To fight a duel of cuts with so brilliant a swordsman as Julian stretched the demands on Gonji’s skillful control to unimaginable levels.

And what did you hope to do, dung-head? Disarm
him, as you have so many other fencers? Shatter his thin, flexible saber as you would a heavier blade? Never have I seen such adroitness as his....

And then Julian renewed his attack with a vengeance, sensing his psychological advantage, closing for the finish. The mercenaries howled with excitement, heady drinks mixing with the fury of the bout to arouse the berserker in all of them.
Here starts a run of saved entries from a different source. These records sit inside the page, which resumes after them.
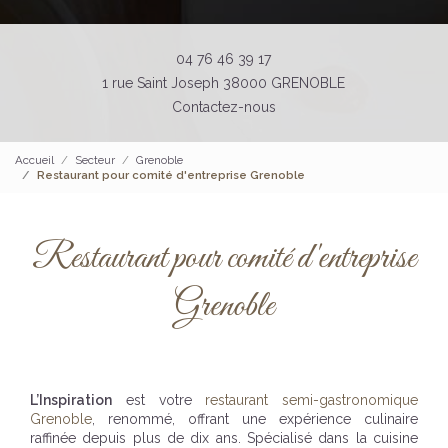
04 76 46 39 17
1 rue Saint Joseph 38000 GRENOBLE
Contactez-nous
Accueil
Secteur
Grenoble
Restaurant pour comité d'entreprise Grenoble
Restaurant pour comité d'entreprise
Grenoble
L’Inspiration
est votre
restaurant semi-gastronomique
Grenoble
, renommé, offrant une expérience culinaire
raffinée depuis plus de dix ans. Spécialisé dans la cuisine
Gonji gritted his teeth and reached deep inside for fresh energy and a heightened spirit of aggressiveness. Their swords sang and flashed, blue and white scintillas sparking as the samurai turned back thrusts and cuts to every quadrant; pressing, pushing, lashing back, until it was Julian who began to give ground.

Taxed muscles forced out grunts and gasps as they dueled, eyes flaring with the passion to win.

Julian leapt back and dropped his point, inviting attack. Gonji feinted, drew a parry, beat Julian’s saber to one side, feinted again, then beat the rushed parry across the captain’s body, throwing him off balance.
Then
Gonji lunged, the second-intention attack just falling short of an exposed shoulder.